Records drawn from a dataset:

----

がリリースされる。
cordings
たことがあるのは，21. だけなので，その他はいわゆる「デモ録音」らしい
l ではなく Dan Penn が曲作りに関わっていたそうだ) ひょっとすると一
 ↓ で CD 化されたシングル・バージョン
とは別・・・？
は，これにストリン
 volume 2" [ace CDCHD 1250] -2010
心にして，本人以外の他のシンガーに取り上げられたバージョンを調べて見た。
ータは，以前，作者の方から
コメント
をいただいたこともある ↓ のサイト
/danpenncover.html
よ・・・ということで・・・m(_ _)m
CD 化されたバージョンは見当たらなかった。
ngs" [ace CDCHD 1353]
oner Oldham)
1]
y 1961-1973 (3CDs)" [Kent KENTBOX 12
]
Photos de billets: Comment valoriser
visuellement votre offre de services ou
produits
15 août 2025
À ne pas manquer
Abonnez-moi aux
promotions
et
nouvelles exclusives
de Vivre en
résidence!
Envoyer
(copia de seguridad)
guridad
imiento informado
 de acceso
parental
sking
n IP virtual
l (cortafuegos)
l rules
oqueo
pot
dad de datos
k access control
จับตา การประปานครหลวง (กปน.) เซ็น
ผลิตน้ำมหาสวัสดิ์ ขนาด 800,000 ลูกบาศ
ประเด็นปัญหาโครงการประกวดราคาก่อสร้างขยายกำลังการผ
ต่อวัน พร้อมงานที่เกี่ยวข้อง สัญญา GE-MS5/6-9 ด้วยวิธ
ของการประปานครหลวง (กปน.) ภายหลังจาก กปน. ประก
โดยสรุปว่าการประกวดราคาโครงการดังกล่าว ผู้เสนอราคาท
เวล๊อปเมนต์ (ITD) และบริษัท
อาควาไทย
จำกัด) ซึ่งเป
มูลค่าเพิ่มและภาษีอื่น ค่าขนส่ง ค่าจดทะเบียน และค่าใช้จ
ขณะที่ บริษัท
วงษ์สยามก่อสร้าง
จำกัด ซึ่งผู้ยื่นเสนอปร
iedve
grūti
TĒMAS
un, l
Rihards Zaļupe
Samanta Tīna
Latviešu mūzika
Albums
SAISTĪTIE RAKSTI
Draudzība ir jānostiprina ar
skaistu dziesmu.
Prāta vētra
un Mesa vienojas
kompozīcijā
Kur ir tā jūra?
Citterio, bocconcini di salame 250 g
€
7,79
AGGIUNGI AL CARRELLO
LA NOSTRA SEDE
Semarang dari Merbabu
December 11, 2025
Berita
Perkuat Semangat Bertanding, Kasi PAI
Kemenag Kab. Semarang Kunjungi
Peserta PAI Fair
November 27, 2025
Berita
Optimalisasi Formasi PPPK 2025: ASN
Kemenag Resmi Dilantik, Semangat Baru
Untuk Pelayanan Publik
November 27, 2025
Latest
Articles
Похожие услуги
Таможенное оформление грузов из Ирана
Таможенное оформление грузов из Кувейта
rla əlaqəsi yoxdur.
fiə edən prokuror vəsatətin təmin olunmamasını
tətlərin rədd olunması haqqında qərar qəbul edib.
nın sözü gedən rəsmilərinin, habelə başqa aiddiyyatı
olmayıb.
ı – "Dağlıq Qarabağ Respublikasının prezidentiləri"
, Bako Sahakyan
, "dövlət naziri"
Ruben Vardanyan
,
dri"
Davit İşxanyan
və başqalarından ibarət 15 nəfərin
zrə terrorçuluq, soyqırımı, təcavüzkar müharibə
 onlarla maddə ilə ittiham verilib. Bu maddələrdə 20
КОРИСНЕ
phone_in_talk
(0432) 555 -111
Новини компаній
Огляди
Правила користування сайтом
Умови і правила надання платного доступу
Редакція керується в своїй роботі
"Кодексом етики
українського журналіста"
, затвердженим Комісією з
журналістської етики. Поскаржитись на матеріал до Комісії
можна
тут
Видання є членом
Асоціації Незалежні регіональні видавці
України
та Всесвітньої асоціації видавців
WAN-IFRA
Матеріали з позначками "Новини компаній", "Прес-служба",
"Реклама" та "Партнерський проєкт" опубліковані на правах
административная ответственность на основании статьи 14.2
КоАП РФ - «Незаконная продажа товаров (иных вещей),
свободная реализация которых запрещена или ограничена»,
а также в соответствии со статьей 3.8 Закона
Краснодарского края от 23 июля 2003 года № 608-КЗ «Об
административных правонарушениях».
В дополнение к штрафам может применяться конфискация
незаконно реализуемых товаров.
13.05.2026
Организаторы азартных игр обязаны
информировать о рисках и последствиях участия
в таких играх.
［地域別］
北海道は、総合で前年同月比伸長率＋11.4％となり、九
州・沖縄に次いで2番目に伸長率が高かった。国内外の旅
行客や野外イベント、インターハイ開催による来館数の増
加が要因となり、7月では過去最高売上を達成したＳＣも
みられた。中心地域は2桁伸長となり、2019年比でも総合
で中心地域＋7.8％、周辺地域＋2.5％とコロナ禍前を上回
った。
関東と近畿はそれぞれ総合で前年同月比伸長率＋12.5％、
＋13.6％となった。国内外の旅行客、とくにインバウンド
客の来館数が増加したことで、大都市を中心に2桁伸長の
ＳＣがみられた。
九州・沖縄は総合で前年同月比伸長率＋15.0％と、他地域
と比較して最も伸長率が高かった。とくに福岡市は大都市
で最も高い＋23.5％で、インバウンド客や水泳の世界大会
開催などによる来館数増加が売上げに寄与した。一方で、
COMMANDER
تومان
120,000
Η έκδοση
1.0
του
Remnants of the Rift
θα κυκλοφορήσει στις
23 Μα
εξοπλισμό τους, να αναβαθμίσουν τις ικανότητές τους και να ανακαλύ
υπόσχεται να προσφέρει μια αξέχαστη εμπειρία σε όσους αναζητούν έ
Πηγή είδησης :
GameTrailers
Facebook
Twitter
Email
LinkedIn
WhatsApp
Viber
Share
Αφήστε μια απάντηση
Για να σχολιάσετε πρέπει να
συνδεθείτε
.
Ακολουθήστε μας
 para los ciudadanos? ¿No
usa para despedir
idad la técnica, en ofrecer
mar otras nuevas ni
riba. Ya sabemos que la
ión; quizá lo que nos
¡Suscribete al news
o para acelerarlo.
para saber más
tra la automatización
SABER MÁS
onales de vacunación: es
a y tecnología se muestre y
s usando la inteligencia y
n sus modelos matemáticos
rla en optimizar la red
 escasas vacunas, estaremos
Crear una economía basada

----

__PROBLEM STATEMENT__
In the records above, find each line that mentions the word "етики", and copy it.

__TASK SOLUTION__
"Кодексом етики
журналістської етики. Поскаржитись на матеріал до Комісії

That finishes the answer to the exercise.